• Exercise
Give the count of lines below that include the word "Fiestas", and say nothing else.

• Data extract
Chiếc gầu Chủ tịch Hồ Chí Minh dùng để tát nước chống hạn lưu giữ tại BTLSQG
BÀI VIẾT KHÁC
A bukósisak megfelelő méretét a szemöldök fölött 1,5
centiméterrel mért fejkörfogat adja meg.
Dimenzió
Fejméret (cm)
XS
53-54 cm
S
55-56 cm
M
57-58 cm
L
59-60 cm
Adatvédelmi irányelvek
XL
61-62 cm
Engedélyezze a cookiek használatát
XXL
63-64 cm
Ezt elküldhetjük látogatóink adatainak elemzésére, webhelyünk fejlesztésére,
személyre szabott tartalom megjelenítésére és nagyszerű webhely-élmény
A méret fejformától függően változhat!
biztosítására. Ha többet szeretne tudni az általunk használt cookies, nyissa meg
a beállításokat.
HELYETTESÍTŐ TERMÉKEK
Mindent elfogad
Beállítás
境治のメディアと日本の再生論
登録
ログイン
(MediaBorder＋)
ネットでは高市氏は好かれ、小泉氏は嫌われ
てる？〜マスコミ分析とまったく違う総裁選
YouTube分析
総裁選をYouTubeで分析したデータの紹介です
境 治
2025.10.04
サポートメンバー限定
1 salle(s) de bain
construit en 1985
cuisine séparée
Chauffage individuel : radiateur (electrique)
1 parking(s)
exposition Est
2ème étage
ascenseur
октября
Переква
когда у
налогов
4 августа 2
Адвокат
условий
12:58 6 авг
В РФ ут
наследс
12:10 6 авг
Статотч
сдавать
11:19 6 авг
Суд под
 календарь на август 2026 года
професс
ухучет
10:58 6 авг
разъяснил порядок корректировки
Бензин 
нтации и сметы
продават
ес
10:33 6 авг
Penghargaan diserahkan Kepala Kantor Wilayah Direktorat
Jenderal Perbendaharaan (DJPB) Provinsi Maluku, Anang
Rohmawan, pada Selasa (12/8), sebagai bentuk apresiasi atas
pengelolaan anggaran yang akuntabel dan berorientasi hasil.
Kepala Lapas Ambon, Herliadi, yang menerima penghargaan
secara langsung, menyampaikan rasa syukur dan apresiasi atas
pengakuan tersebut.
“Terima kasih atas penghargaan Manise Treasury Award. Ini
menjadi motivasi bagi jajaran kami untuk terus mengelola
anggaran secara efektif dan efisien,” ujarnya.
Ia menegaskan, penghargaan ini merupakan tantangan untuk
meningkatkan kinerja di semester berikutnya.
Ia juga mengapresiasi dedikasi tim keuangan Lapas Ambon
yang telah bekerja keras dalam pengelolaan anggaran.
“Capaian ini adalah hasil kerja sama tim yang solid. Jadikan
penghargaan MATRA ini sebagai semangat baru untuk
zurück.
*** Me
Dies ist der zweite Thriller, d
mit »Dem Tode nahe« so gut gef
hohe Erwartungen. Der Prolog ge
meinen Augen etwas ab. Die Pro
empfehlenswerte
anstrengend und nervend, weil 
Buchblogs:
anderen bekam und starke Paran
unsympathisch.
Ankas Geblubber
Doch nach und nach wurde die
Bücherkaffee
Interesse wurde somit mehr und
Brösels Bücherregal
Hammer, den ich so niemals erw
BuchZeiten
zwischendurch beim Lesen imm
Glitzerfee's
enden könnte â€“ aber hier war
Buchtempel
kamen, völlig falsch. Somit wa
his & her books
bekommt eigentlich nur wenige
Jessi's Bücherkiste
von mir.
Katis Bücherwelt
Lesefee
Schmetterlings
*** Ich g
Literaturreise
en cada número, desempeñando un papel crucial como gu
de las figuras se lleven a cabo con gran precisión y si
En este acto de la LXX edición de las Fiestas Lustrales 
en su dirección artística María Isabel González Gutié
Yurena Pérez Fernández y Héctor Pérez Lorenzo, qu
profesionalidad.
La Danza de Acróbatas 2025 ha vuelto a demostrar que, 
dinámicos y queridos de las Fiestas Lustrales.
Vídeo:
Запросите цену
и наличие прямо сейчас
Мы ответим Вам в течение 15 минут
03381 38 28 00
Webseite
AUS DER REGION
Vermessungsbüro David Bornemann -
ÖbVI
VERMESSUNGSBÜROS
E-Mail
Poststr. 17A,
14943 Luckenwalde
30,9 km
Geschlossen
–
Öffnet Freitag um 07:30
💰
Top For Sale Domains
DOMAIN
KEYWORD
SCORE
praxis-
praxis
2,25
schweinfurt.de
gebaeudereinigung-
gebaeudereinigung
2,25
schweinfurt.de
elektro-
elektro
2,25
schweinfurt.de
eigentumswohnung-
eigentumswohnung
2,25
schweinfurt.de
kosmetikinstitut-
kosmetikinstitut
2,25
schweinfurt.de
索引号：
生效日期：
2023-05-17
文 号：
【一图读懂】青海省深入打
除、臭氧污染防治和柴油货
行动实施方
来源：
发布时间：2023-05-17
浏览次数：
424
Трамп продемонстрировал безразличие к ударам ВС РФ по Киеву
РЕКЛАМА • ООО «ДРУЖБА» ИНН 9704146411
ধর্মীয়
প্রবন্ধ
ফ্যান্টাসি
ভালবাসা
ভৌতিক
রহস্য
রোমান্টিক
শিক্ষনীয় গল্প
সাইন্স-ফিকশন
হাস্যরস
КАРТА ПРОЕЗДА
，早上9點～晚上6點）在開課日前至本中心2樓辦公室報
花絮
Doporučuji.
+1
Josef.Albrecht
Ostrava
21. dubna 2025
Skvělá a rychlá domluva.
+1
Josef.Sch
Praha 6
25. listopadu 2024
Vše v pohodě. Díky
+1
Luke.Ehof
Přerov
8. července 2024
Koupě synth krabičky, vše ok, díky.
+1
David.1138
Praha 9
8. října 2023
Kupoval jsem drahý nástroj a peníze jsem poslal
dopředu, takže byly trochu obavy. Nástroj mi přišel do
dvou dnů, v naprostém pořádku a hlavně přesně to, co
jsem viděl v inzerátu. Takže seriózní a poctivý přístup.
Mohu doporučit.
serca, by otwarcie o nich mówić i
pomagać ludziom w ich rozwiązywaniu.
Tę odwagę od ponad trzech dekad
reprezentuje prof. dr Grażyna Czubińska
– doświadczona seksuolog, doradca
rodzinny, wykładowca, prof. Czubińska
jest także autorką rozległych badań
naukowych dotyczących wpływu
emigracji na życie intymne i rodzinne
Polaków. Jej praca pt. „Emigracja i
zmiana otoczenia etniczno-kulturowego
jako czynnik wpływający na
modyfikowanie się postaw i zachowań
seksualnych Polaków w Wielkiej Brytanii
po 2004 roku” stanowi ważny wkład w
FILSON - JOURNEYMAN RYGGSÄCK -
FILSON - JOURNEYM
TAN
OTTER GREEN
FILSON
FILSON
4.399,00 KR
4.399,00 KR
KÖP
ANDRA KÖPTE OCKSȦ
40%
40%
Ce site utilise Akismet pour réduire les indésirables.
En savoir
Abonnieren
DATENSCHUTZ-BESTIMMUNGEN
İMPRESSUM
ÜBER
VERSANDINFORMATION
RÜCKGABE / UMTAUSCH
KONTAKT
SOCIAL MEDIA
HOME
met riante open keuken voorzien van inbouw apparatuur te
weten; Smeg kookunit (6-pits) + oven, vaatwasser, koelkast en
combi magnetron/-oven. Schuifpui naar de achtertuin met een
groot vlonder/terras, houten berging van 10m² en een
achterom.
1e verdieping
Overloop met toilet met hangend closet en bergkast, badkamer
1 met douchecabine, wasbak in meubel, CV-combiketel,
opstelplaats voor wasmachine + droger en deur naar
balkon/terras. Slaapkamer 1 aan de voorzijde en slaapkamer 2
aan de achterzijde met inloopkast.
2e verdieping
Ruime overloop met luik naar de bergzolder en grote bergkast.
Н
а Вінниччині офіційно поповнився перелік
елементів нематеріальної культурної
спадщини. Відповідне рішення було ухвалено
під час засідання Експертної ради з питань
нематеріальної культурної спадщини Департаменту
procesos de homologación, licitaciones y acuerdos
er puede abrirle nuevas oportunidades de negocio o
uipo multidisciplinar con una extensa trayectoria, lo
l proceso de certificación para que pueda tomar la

• Result of the task
2